A photo slipped out of the envelope, a pattern of triple pointed leaves, copper, yellow and bronze against a blue sky. She knew immediately where it was, the maple tree outside the kitchen window of the rented house in Southern California, over 30 years ago.
The house was all on one level, such a different feeling to the London terraces with their narrow halls and steep staircases confronting you as you open the front door. The space flowed, no need for stair gates to shut in the toddler. The only danger had been the hot tub outside in the garden which needed doses of poisonous chemicals to stop the water going green. The tub was big enough for the little ones to swim in, it had plants and furze panels round it and a sliding glass door from the master bedroom.
In the maple hung a bird feeder for humming birds, which she filled with honey and water. Jewel bright birds came to play in the jet of the hose when she watered the garden. The landlords were academics, botanists who had gone North for the year and were anxious about leaving many precious plants to foreign tenants with 3 young children.
Now the toddler has children the ages she and her sister were those days. They come for a socially distanced visit and the old low pink table and animal chairs are carried out into the mews under the tree outside the kitchen. This tree is a whitebeam, with branches hanging down and curling out, filling the window with whirling grey green leaves in the wind. The one year old knows he mustn’t come too close,he
trips on the cobbles and she runs to pick him up before remembering she shouldn’t touch.
When they leave the house is silent and empty. She starts tidying, can yet more books be left outside the library? She looks at the row of titles about parenting. That California year, when this daughter was one, they drove once a week to a playgroup based at the Ray Kroc Middle School. (The first time she had difficulty finding it, the name had been changed from the Albert Einstein Middle School. The Krocs founded Macdonald’s, lived locally and were philanthropists, but it seemed a bizarre retitle.)
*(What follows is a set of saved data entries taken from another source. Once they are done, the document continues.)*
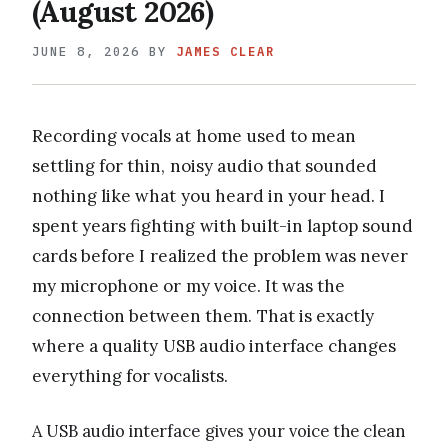
(August 2026)
JUNE 8, 2026
BY
JAMES CLEAR
Recording vocals at home used to mean
settling for thin, noisy audio that sounded
nothing like what you heard in your head. I
spent years fighting with built-in laptop sound
cards before I realized the problem was never
my microphone or my voice. It was the
connection between them. That is exactly
where a quality USB audio interface changes
everything for vocalists.
A USB audio interface gives your voice the clean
At the playgroup, you ‘buddied’ with another mother to watch your child so half the women could sit in a discussion circle, under the shade of a massive Moreton Bay Fig Tree. She still remembers the moment of realization that she could choose how to ‘parent’, to act rather than react. And how that led to training and work and committees in the years afterwards in the UK.
She tunes in every morning to a meditation led by a teacher in France. This morning he talks about consciousness, and, offhand, says,’ Of course a tree is conscious, though probably not aware of being so’. She remembers California again, a workshop on ‘Connecting with your past lives’. Lying on a blanket on the floor of the YWCA, convinced that nothing would happen, was she really being hypnotised?
She landed with a bump and looked at her feet as instructed. They were boots, she was a man, please not in the First World War. She/he was grumpy and not a soldier as he had a
crippled foot. He ran some kind of grocer’s shop with sacks and vats of loose food. Church bells, then he was happy as his son was getting married. How weird it was that this totally alien story had come unbidden in to her head.
People reported their experiences – Native American princesses, acrobats, inventors, then a quiet voice said ‘I was a tree, a Torrey Pine’. These pines only grow in one reserve on the cliffs near San Diego, they are dark, uneven upward umbrella shapes, catching all the moisture they can from the sea mists.
She wonders how long they live compared to humans. And though she didn’t know it then, now she has learnt that trees feed each other through tiny filaments in the earth and spread warnings via chemical signals in the air. A millennia old equivalent of the Food Bank and Next Door in these times of Covid?